Input for this task:
--- START ---

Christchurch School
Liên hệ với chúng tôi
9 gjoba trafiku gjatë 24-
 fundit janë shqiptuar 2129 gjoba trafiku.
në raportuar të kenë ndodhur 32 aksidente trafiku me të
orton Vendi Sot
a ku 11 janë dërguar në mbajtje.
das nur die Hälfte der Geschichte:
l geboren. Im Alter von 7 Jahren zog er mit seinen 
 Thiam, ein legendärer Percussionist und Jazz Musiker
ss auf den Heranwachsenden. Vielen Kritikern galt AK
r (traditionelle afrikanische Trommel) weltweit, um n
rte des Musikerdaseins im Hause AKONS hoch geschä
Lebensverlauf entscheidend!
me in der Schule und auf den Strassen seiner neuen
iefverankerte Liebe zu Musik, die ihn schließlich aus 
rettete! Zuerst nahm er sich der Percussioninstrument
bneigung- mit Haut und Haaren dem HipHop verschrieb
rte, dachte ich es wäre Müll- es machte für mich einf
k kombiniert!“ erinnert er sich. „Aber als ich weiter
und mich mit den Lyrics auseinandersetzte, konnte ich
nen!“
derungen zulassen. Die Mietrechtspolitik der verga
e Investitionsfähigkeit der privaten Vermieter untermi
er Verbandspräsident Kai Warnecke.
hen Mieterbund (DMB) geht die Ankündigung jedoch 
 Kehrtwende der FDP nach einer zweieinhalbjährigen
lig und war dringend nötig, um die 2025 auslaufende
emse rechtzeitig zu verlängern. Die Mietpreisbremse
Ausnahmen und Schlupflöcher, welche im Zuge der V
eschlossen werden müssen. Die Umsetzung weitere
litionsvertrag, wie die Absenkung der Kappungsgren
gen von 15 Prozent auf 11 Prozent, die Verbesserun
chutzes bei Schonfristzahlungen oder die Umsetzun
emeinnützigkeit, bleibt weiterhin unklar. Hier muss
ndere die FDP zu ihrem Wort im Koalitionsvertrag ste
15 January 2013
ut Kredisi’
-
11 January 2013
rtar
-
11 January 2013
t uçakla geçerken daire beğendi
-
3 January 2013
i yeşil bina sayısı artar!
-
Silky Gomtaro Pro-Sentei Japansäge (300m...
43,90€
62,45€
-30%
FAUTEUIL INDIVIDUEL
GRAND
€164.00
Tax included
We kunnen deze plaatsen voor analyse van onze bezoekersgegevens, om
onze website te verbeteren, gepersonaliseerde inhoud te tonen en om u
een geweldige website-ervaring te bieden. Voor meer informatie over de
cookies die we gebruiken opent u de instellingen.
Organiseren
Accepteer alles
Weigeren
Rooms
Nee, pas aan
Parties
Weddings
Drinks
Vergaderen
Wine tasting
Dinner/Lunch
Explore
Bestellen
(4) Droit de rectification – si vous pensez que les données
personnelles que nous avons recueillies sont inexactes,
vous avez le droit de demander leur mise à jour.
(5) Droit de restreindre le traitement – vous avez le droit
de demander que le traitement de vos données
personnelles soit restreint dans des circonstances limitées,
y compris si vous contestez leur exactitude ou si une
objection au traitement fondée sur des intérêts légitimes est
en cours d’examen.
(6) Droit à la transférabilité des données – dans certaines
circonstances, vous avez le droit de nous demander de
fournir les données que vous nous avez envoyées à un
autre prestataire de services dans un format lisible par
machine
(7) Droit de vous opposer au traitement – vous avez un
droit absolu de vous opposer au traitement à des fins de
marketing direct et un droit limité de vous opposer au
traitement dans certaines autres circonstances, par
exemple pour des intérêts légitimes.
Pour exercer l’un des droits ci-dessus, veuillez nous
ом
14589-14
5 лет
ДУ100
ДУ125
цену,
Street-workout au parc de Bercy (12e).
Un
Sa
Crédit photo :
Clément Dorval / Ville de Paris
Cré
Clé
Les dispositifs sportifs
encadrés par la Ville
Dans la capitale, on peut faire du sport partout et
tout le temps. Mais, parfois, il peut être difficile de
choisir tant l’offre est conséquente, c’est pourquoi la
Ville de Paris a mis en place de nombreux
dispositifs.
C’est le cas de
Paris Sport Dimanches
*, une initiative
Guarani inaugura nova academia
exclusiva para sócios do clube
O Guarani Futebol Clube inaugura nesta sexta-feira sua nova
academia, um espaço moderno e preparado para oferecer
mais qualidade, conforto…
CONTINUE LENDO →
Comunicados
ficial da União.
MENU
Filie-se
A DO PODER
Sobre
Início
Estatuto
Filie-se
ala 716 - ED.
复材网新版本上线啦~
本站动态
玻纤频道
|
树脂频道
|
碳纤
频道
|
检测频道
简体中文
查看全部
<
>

--- END ---

Task: Take the records above and write each one out again exactly.

Exercise answer:
Christchurch School
Liên hệ với chúng tôi
9 gjoba trafiku gjatë 24-
 fundit janë shqiptuar 2129 gjoba trafiku.
në raportuar të kenë ndodhur 32 aksidente trafiku me të
orton Vendi Sot
a ku 11 janë dërguar në mbajtje.
das nur die Hälfte der Geschichte:
l geboren. Im Alter von 7 Jahren zog er mit seinen 
 Thiam, ein legendärer Percussionist und Jazz Musiker
ss auf den Heranwachsenden. Vielen Kritikern galt AK
r (traditionelle afrikanische Trommel) weltweit, um n
rte des Musikerdaseins im Hause AKONS hoch geschä
Lebensverlauf entscheidend!
me in der Schule und auf den Strassen seiner neuen
iefverankerte Liebe zu Musik, die ihn schließlich aus 
rettete! Zuerst nahm er sich der Percussioninstrument
bneigung- mit Haut und Haaren dem HipHop verschrieb
rte, dachte ich es wäre Müll- es machte für mich einf
k kombiniert!“ erinnert er sich. „Aber als ich weiter
und mich mit den Lyrics auseinandersetzte, konnte ich
nen!“
derungen zulassen. Die Mietrechtspolitik der verga
e Investitionsfähigkeit der privaten Vermieter untermi
er Verbandspräsident Kai Warnecke.
hen Mieterbund (DMB) geht die Ankündigung jedoch 
 Kehrtwende der FDP nach einer zweieinhalbjährigen
lig und war dringend nötig, um die 2025 auslaufende
emse rechtzeitig zu verlängern. Die Mietpreisbremse
Ausnahmen und Schlupflöcher, welche im Zuge der V
eschlossen werden müssen. Die Umsetzung weitere
litionsvertrag, wie die Absenkung der Kappungsgren
gen von 15 Prozent auf 11 Prozent, die Verbesserun
chutzes bei Schonfristzahlungen oder die Umsetzun
emeinnützigkeit, bleibt weiterhin unklar. Hier muss
ndere die FDP zu ihrem Wort im Koalitionsvertrag ste
15 January 2013
ut Kredisi’
-
11 January 2013
rtar
-
11 January 2013
t uçakla geçerken daire beğendi
-
3 January 2013
i yeşil bina sayısı artar!
-
Silky Gomtaro Pro-Sentei Japansäge (300m...
43,90€
62,45€
-30%
FAUTEUIL INDIVIDUEL
GRAND
€164.00
Tax included
We kunnen deze plaatsen voor analyse van onze bezoekersgegevens, om
onze website te verbeteren, gepersonaliseerde inhoud te tonen en om u
een geweldige website-ervaring te bieden. Voor meer informatie over de
cookies die we gebruiken opent u de instellingen.
Organiseren
Accepteer alles
Weigeren
Rooms
Nee, pas aan
Parties
Weddings
Drinks
Vergaderen
Wine tasting
Dinner/Lunch
Explore
Bestellen
(4) Droit de rectification – si vous pensez que les données
personnelles que nous avons recueillies sont inexactes,
vous avez le droit de demander leur mise à jour.
(5) Droit de restreindre le traitement – vous avez le droit
de demander que le traitement de vos données
personnelles soit restreint dans des circonstances limitées,
y compris si vous contestez leur exactitude ou si une
objection au traitement fondée sur des intérêts légitimes est
en cours d’examen.
(6) Droit à la transférabilité des données – dans certaines
circonstances, vous avez le droit de nous demander de
fournir les données que vous nous avez envoyées à un
autre prestataire de services dans un format lisible par
machine
(7) Droit de vous opposer au traitement – vous avez un
droit absolu de vous opposer au traitement à des fins de
marketing direct et un droit limité de vous opposer au
traitement dans certaines autres circonstances, par
exemple pour des intérêts légitimes.
Pour exercer l’un des droits ci-dessus, veuillez nous
ом
14589-14
5 лет
ДУ100
ДУ125
цену,
Street-workout au parc de Bercy (12e).
Un
Sa
Crédit photo :
Clément Dorval / Ville de Paris
Cré
Clé
Les dispositifs sportifs
encadrés par la Ville
Dans la capitale, on peut faire du sport partout et
tout le temps. Mais, parfois, il peut être difficile de
choisir tant l’offre est conséquente, c’est pourquoi la
Ville de Paris a mis en place de nombreux
dispositifs.
C’est le cas de
Paris Sport Dimanches
*, une initiative
Guarani inaugura nova academia
exclusiva para sócios do clube
O Guarani Futebol Clube inaugura nesta sexta-feira sua nova
academia, um espaço moderno e preparado para oferecer
mais qualidade, conforto…
CONTINUE LENDO →
Comunicados
ficial da União.
MENU
Filie-se
A DO PODER
Sobre
Início
Estatuto
Filie-se
ala 716 - ED.
复材网新版本上线啦~
本站动态
玻纤频道
|
树脂频道
|
碳纤
频道
|
检测频道
简体中文
查看全部
<
>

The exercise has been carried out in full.